Prime Minister and the media owe charities an apology


On Tuesday 10 May in the House of Representatives Prime Minister John Key used a tactic that I thought and hoped that New Zealand politicians were above. As another day of Opposition attacks over the Mossack Fonesca papers (a.k.a. the Panama Papers)continued in the House, Mr Key decided to to try a deflecting move. His means of deflection was to try to link three charities whose names had been used in a scam to the Mossack Fonesca scandal.

Amnesty International, Greenpeace and the Red Cross were the charities. In a database that had been outed as fraudulent, the three charities names were listed. The scam had been outed sometime ago and it was determined that the charities had had their names improperly used in it.

Unfortunately for all three, it was case of political expediency that seems to have paid off for the Prime Minister to try to implicate them. More unfortunately elements of the media including, but not limited to, Yahoo! New Zealand News seem to have fallen for it hook line and sinker. Despite bringing it to their attention on Twitter and Facebook, no acknowledgement has been made by Yahoo! New Zealand News.

Amnesty demanded an apology. As did Greenpeace. In the case of Amnesty International since such corruption is often linked to human rights abuses on the side, the attempt to implicate the organization in money laundering and ill gotten gains because all the more incredible. I doubt though that either the Prime Minister or Yahoo! New Zealand News have the maturity to apologize for their mistakes – the Prime Minister for knowingly dragging the charities into the mud, and Yahoo! New Zealand News for falling for it hook, line and sinker without checking their facts.

But they should. Now.

More tax haven revelations cast doubt on National’s claims


For not the first time in the last few months, revelations of large sums of money being hidden in New Zealand because of our lax laws, have been revealed. The claims come at the end of a week where Prime Minister John Key’s lawyer Ken Whitney was found to have lobbied extensively to get the Government to drop a review into the laws around foreign trusts. Whilst unlikely to change anything in terms of getting a law change enacted, the new revelations will be further munition for the Opposition.

National claims to be taking the matter seriously. This is a claim that depends entirely on whom one talks to. From the perspective of a New Zealander wanting all taxpayers, corporate or not, to be treated equally before the law, I beg to differ. From the perspective of one who thinks there is much to be gained from cracking down hard on money laundering, and large scale illegal appropriation or other use of money, again I beg to differ. You cannot tell me this Government is taking the matter seriously when individuals are able put nine digit sums of money into a New Zealand bank account so that authorities cannot find it.

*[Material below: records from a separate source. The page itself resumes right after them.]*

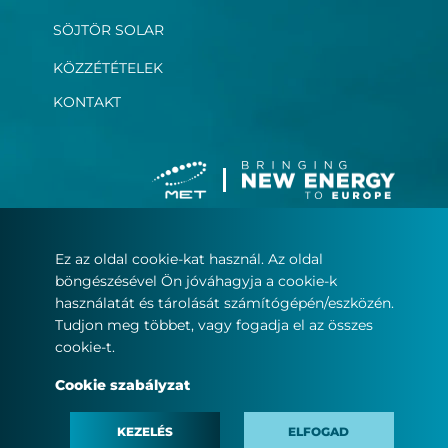
SÖJTÖR SOLAR
KÖZZÉTÉTELEK
KONTAKT
Ez az oldal cookie-kat használ. Az oldal
Felhasználási feltételek
böngészésével Ön jóváhagyja a cookie-k
Adatvédelmi nyilatkozat
használatát és tárolását számítógépén/eszközén.
Cookie szabályzat
Tudjon meg többet, vagy fogadja el az összes
cookie-t.
© Copyright 2022
Cookie szabályzat
MET.com – Minden jog fenntartva.
KEZELÉS
ELFOGAD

New Zealand will be a stronger nation of better repute than it is now, when the law is such that criminals determine it is not worthwhile using New Zealand bank accounts, for the activities of the like described above.

It should be a first term priority to crack down on this sort of behaviour, not least because the law abiding tax paying individuals/companies/corporates that operate in New Zealand deserve to know there is not one law for them and another for tax evaders. I doubt that unless this problem gets so bad that it could cost National the election, that it will be dealt with, and even then it is possible that because of historical odds not favouring a fourth term Government, it may be put into the “too hard basket”.

Well done to Labour, New Zealand First and the Greens for putting the acid on the Government. However this is still in its early days and none of the parties have given a clear indication other than wanting an inquiry about what they might do about changing the law. All three parties need to stage a co-ordinated offensive, and seek opportunities for an urgent debate should any particularly damning revelations arise. And if National does – probably for the sake of political expediency – agree to an inquiry, consideration about how to implement the recommendations should be given.